▸ Assignment
Below are entries; tally how many lines hold the string "Send" and answer with only that figure.

▸ Record set
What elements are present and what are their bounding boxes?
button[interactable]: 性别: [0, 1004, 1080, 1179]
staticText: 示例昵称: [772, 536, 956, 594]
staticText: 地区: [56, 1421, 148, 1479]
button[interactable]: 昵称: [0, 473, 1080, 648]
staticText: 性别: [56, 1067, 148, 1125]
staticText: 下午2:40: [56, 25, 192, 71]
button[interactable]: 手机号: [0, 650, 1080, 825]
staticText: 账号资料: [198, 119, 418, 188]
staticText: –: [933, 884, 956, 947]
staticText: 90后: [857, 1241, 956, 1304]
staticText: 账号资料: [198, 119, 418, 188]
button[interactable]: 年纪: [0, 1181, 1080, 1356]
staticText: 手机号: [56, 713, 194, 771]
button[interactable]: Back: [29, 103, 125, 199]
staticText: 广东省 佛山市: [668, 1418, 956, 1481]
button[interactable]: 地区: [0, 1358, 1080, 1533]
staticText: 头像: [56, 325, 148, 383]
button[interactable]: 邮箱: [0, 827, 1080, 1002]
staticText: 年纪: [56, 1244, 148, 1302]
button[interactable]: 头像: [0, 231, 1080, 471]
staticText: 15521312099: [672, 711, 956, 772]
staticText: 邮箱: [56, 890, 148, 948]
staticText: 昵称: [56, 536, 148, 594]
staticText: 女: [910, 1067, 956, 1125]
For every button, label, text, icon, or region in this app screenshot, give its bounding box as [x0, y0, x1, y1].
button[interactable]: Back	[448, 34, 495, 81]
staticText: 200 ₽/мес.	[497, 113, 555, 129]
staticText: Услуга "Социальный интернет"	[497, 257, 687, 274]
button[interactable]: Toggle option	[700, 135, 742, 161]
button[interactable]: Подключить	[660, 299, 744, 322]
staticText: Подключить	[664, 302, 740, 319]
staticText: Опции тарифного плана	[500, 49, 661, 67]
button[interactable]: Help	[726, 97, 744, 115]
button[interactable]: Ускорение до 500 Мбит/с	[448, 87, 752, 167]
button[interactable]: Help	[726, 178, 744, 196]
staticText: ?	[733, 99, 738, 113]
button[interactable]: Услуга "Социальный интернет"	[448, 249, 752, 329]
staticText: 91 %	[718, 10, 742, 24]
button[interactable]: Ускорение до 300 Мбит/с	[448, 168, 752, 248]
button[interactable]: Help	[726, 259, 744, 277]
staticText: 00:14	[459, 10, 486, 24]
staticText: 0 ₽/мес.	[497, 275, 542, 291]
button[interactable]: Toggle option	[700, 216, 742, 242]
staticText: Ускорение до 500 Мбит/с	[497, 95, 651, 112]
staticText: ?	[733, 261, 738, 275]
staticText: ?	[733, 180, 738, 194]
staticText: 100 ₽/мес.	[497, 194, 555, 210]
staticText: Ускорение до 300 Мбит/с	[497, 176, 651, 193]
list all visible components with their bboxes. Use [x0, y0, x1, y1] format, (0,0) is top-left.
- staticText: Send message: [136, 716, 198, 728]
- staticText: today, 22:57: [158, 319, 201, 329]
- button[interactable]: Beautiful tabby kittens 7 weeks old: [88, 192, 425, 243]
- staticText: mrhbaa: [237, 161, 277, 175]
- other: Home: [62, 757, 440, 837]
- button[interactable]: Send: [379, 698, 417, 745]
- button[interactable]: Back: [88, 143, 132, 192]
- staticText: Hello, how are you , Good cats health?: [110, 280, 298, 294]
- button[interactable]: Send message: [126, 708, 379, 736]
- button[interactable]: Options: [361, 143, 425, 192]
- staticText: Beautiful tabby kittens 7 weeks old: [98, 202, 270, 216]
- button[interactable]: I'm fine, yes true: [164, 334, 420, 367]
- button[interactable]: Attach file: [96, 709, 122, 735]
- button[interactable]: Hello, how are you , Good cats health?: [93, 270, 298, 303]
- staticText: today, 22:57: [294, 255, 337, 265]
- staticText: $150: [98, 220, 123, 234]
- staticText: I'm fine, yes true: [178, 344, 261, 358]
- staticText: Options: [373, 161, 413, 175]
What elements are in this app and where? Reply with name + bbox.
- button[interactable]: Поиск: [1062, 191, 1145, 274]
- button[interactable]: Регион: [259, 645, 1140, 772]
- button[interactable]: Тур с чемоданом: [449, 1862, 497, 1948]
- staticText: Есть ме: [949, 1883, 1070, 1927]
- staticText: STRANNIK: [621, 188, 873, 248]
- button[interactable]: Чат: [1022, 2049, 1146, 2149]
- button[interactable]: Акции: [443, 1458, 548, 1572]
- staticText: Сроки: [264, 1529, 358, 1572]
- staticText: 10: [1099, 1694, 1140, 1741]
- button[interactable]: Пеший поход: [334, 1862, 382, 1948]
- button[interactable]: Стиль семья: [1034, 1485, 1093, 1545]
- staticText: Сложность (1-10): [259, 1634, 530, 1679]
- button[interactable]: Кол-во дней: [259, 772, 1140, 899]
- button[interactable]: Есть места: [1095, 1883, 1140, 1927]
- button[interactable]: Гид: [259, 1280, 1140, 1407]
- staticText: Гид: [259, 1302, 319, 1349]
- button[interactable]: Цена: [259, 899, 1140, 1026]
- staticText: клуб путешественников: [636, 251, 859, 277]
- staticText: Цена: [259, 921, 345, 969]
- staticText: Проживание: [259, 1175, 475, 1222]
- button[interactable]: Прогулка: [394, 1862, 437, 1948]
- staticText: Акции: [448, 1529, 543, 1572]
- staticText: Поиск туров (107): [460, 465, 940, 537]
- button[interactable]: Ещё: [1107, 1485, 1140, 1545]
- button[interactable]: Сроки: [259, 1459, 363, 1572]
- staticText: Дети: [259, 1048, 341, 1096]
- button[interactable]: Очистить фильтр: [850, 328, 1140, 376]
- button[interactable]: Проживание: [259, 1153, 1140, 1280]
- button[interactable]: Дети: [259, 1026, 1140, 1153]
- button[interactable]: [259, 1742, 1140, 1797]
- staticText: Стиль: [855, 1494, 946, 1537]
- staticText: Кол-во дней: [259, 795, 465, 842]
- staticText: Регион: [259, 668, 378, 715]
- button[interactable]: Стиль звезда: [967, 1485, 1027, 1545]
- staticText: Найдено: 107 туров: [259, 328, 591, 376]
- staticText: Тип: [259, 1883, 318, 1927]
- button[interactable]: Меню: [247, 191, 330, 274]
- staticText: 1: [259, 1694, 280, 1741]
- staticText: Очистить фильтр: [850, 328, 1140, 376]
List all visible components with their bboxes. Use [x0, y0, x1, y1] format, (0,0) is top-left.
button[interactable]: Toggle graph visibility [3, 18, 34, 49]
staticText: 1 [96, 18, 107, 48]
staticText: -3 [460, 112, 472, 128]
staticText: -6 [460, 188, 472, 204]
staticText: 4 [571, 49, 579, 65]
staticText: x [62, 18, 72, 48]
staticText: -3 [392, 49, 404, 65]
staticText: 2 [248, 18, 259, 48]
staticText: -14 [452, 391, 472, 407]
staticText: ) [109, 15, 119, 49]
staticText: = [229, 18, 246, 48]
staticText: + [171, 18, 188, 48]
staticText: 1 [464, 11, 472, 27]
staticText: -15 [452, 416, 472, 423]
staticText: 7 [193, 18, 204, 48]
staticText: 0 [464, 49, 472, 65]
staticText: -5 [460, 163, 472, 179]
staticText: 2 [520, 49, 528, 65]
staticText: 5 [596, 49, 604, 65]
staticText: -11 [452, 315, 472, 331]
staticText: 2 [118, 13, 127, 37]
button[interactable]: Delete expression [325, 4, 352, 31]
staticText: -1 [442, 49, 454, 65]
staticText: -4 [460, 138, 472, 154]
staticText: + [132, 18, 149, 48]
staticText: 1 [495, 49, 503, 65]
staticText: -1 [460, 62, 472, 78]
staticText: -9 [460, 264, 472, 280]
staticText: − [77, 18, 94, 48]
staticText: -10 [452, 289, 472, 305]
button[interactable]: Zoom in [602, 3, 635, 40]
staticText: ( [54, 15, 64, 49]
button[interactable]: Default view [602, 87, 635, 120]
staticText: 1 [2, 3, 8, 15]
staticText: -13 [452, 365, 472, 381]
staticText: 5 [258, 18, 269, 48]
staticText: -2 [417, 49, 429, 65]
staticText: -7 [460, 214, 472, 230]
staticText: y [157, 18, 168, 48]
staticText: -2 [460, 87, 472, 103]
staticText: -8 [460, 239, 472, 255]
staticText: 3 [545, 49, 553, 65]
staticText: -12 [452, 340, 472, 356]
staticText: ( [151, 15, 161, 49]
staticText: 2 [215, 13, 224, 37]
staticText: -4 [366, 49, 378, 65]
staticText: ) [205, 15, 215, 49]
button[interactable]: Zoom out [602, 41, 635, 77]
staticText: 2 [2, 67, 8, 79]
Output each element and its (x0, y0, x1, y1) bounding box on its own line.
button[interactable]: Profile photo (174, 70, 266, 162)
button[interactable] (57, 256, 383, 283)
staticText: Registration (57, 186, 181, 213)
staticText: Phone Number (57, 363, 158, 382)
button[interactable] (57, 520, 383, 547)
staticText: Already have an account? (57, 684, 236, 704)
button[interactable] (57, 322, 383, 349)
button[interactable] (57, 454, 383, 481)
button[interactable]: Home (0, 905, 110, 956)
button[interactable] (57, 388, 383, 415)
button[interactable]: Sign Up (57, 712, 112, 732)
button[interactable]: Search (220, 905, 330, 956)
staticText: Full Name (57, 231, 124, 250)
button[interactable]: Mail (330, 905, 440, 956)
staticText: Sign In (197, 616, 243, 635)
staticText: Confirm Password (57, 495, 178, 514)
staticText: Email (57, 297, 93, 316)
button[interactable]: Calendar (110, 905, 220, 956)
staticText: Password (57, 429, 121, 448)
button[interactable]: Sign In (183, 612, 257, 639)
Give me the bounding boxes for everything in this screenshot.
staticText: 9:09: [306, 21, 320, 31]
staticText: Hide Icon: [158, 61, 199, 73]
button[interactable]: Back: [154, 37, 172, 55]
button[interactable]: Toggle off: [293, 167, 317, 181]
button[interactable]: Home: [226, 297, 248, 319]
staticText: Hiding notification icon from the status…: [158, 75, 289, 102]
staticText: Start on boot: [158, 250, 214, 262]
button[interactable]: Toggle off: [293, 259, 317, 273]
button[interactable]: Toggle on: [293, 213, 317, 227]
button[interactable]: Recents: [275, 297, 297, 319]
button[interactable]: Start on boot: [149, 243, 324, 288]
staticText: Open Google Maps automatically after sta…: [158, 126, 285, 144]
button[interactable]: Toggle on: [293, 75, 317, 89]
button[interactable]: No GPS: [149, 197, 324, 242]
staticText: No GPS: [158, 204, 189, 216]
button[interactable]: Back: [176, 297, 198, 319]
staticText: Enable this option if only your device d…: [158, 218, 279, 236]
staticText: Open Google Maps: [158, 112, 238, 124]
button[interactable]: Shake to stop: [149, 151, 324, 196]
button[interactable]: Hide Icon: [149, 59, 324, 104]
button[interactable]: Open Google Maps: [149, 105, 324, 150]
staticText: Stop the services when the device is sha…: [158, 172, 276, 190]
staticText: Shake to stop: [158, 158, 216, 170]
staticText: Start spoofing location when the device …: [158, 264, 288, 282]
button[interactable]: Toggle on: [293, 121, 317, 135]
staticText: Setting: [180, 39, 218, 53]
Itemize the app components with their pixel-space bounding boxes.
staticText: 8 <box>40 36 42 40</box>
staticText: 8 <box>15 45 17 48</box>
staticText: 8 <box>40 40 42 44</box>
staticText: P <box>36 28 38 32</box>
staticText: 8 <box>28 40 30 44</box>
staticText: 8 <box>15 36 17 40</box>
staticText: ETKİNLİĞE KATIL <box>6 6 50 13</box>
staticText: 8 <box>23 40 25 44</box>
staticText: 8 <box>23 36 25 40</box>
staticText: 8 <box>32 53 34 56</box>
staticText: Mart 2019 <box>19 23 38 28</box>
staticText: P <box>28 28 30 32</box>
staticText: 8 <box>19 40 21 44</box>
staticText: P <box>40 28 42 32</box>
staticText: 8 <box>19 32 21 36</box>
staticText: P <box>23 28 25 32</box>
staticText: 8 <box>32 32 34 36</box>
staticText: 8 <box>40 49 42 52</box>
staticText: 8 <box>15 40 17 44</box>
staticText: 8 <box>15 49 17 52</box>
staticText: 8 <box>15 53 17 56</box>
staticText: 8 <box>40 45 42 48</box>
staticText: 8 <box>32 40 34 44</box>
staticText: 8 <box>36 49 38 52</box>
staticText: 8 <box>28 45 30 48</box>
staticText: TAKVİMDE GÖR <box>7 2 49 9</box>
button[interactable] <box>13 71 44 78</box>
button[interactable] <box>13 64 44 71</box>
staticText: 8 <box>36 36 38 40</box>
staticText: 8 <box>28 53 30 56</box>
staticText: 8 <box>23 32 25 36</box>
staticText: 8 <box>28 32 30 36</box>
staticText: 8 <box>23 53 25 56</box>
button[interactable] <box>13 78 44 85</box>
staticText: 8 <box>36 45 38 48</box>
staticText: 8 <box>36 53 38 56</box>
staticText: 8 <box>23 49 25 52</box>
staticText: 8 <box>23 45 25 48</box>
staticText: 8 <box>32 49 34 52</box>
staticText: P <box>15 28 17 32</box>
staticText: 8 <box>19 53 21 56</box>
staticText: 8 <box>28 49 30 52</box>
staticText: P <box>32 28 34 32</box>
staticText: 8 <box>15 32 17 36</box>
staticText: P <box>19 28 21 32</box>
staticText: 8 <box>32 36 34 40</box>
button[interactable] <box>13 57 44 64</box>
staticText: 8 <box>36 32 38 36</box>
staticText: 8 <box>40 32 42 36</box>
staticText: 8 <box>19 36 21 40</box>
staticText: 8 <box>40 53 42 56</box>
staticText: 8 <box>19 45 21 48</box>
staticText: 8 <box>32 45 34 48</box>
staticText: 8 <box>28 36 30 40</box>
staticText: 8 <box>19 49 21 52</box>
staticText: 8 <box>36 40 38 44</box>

▸ Task output
3